Projets nationaux d’IA à travers l’Europe

Allemagne : Le gouvernement allemand a lancé le projet SOOFI (Sovereign Open Source Foundation Models). Cette initiative vise à créer un modèle d’IA fondamental et open source adaptable à diverses applications, y compris la robotique avancée. Deutsche Telekom et T-systems fournissent un support technique, en utilisant 130 puces NVIDIA et plus de 1 000 GPU. SOOFI se concentrera sur le développement d’une expertise sur l’ensemble du pipeline de développement de l’IA, de la préparation des données à la formation logicielle.

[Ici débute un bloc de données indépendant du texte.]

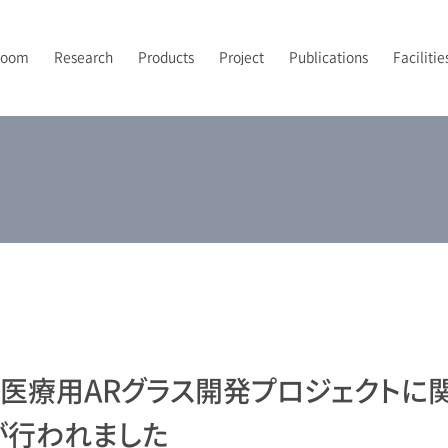
Room
Research
Products
Project
Publications
Facilitie
PI’s Vision
トポロジカルフォトニクス
フォトニックバンドイメージング
2024-2026 JST先端国際共同研究推進事業（ASPIRE）
2021年
露光
研究室メンバー
A
2
2
P
UV-NILプロセス技術
2024年
後工程
配属について
2
光集積回路
解析
から医療用ARグラス開発プロジェクトに
が行われました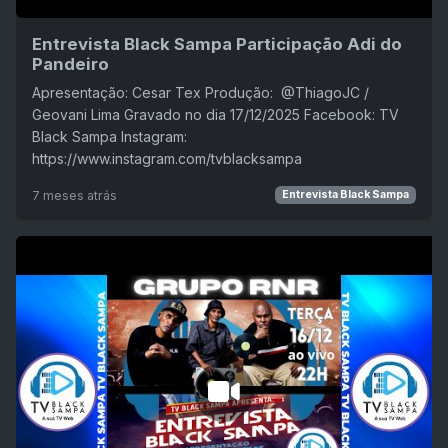
Entrevista Black Sampa Participação Adi do
Pandeiro
Apresentação: Cesar Tex Produção: ‪ @ThiagoJC /
Geovani Lima Gravado no dia 17/12/2025 Facebook: TV
Black Sampa Instagram:
https://www.instagram.com/tvblacksampa
7 meses atrás
Entrevista Black Sampa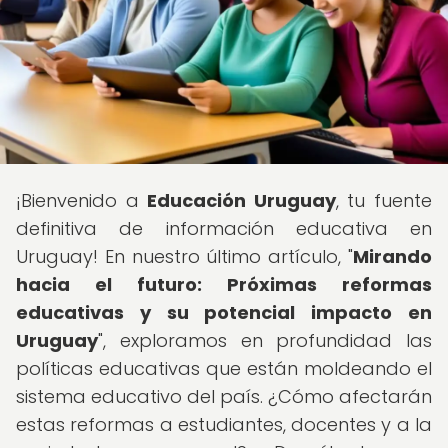
¡Bienvenido a
Educación Uruguay
, tu fuente
definitiva de información educativa en
Uruguay! En nuestro último artículo, "
Mirando
hacia el futuro: Próximas reformas
educativas y su potencial impacto en
Uruguay
", exploramos en profundidad las
políticas educativas que están moldeando el
sistema educativo del país. ¿Cómo afectarán
estas reformas a estudiantes, docentes y a la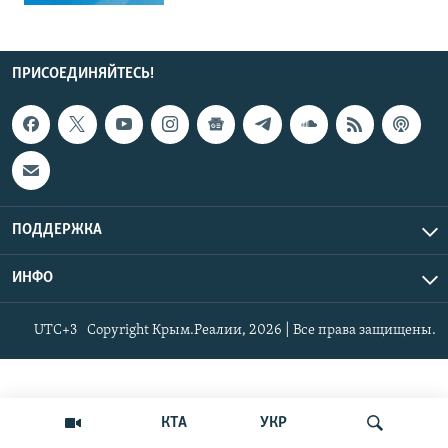
ПРИСОЕДИНЯЙТЕСЬ!
ПОДДЕРЖКА
ИНФО
UTC+3
Copyright Крым.Реалии, 2026 | Все права защищены.
КТА
УКР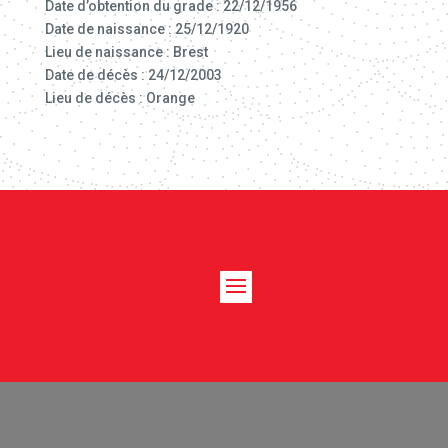
Date d’obtention du grade : 22/12/1956
Date de naissance : 25/12/1920
Lieu de naissance : Brest
Date de décès : 24/12/2003
Lieu de décès : Orange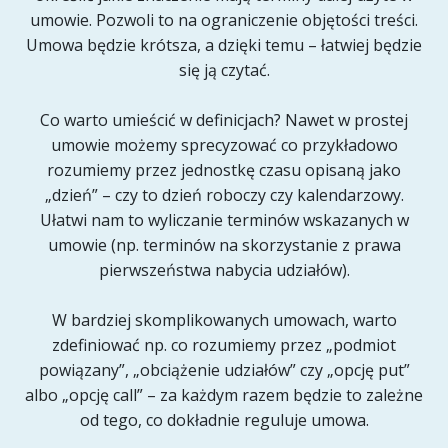
umowie. Pozwoli to na ograniczenie objętości treści.
Umowa będzie krótsza, a dzięki temu – łatwiej będzie
się ją czytać.
Co warto umieścić w definicjach? Nawet w prostej
umowie możemy sprecyzować co przykładowo
rozumiemy przez jednostkę czasu opisaną jako
„dzień” – czy to dzień roboczy czy kalendarzowy.
Ułatwi nam to wyliczanie terminów wskazanych w
umowie (np. terminów na skorzystanie z prawa
pierwszeństwa nabycia udziałów).
W bardziej skomplikowanych umowach, warto
zdefiniować np. co rozumiemy przez „podmiot
powiązany”, „obciążenie udziałów” czy „opcję put”
albo „opcję call” – za każdym razem będzie to zależne
od tego, co dokładnie reguluje umowa.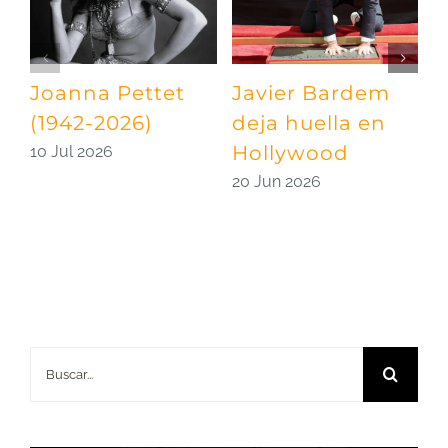
Joanna Pettet
Javier Bardem
U
(1942-2026)
deja huella en
p
Hollywood
S
10 Jul 2026
20 Jun 2026
0
Buscar:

Suisse : La Swiss AI Initiative a lancé Apertus, le premier modèle linguistique multilingue du pays, en septembre. Apertus est entièrement open source, donnant accès à l’architecture de formation, aux ensembles de données, au code source et aux pondérations des modèles. Le modèle a été formé sur 15 000 milliards de jetons dans plus de 1 000 langues, dont le suisse allemand et le romanche, et est disponible sur Public AI pour un accès mondial. Les développements futurs se concentreront sur des applications spécifiques à des domaines dans les domaines du droit, du climat, de la santé et de l’éducation.

Pologne : La Pologne a lancé son grand modèle linguistique polonais (PLLuM) en février. Ce modèle est spécifiquement adapté à la langue polonaise, abordant les complexités de l’inflexion et de la syntaxe. Le gouvernement prévoit d’intégrer PLLuM dans Hive AI, un système permettant d’automatiser les opérations de l’administration publique et de créer un écosystème national d’IA. Le projet comprend des assistants virtuels pour l’accès à l’information publique et des outils intelligents pour le traitement des documents.

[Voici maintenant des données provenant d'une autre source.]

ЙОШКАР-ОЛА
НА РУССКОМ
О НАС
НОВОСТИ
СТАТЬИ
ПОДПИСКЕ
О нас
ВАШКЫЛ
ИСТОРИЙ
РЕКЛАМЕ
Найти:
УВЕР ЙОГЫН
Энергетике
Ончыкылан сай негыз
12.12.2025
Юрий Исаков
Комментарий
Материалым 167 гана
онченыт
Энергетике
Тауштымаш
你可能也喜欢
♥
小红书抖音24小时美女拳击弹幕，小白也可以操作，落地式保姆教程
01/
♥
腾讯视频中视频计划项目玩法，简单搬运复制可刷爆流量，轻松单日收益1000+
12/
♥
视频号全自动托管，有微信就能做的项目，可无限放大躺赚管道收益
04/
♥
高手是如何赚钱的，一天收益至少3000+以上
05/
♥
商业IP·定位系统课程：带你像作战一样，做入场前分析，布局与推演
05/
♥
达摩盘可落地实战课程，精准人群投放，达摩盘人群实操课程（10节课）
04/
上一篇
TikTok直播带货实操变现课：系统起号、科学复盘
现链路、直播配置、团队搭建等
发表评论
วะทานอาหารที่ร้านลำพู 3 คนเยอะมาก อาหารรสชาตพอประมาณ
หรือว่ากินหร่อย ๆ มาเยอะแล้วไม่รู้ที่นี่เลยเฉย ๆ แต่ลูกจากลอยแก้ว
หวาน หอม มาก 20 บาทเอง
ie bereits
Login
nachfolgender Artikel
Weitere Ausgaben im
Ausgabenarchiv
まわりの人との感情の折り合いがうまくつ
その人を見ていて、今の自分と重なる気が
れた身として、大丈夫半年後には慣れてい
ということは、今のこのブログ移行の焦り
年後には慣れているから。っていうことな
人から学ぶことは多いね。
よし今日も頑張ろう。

Espagne : Le Barcelona Supercomputing Center (BSC) a dévoilé Alia, une infrastructure d’IA ouverte et multilingue, en janvier. Développé à l’aide du supercalculateur MareNostrum 5, Alia fournit une base de données ouverte de ressources en espagnol, basque, catalan et galicien pour soutenir le développement de modèles d’IA nationaux. L’Agence espagnole de surveillance de l’intelligence artificielle (AESIA) prévoit d’intégrer Alia dans un chatbot du fisc et une application de diagnostic d’insuffisance cardiaque. La Catalogne a également lancé Aina, un modèle linguistique catalan pour le développement de produits d’IA.

Pays-Bas : En 2023, un consortium d’organisations à but non lucratif a commencé à développer GPT-NL, un modèle d’IA open source pour la langue et la culture néerlandaises. Le projet utilise des données protégées par le droit d’auteur provenant d’éditeurs, de sources publiques et la génération de données synthétiques. Un accord avec des éditeurs néerlandais garantit un modèle de partage des bénéfices lors de la sortie, tout en maintenant l’accès open source pour une utilisation universitaire et gouvernementale. La première version est attendue avant fin 2025.

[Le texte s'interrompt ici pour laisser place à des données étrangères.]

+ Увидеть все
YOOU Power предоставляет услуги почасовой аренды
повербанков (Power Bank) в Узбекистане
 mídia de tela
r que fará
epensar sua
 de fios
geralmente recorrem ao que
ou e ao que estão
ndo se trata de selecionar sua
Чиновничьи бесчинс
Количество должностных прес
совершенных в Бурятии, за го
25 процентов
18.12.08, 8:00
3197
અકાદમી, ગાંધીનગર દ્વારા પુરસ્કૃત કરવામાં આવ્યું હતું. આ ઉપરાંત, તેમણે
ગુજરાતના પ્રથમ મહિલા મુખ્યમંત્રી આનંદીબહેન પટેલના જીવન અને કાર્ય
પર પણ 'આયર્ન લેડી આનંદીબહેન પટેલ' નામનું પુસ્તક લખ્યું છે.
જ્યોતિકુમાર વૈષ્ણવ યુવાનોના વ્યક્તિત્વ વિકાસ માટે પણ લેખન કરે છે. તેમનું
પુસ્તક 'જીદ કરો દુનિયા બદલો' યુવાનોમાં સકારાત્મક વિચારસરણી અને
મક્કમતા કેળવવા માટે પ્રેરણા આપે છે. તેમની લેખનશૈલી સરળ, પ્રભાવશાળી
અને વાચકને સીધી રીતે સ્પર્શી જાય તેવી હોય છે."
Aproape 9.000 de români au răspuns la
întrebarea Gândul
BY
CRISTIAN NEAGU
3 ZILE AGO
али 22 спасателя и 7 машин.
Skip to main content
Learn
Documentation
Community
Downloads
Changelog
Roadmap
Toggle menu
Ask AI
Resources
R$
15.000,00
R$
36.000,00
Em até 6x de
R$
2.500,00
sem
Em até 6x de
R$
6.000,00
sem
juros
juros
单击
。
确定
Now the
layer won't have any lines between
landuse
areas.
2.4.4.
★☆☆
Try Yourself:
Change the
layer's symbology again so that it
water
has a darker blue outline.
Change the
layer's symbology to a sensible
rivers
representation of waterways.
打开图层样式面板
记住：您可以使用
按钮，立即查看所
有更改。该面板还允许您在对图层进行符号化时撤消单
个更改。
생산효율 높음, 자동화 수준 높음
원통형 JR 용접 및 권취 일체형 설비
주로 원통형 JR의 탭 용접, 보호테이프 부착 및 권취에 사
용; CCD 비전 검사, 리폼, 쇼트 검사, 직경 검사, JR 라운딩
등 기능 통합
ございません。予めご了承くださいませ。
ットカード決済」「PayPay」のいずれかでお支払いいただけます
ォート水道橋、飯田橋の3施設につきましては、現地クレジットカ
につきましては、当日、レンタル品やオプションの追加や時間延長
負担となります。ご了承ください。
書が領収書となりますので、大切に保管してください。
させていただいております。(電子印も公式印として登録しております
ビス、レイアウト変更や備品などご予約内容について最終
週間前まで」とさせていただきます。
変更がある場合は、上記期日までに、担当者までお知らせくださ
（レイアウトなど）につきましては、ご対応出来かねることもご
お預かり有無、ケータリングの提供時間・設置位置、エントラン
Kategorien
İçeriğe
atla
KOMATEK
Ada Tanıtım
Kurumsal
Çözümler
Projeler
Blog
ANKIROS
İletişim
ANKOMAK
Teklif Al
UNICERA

Portugal : Depuis 2024, un consortium d’universités portugaises travaille sur Amalia, un modèle d’IA souverain capable de répondre à des questions, de générer du code, de résumer des textes et d’interpréter des informations en portugais. Une version bêta a été testée en septembre, avec une sortie publique prévue pour mi-2026. Le gouvernement entend intégrer Amalia dans les services de l’administration publique et dans l’analyse scientifique.

Implications stratégiques

L’évolution vers une IA souveraine n’est pas simplement une quête technologique mais une réponse stratégique aux réalités géopolitiques. En développant des capacités indépendantes d’IA, les pays européens visent à réduire leur dépendance à l’égard des technologies étrangères, à protéger la confidentialité des données et à favoriser l’innovation au sein de leurs frontières. Ces initiatives témoignent d’une reconnaissance croissante du fait que l’IA est un élément d’infrastructure essentiel, semblable à l’énergie ou aux transports, que les nations doivent contrôler pour préserver leur avenir.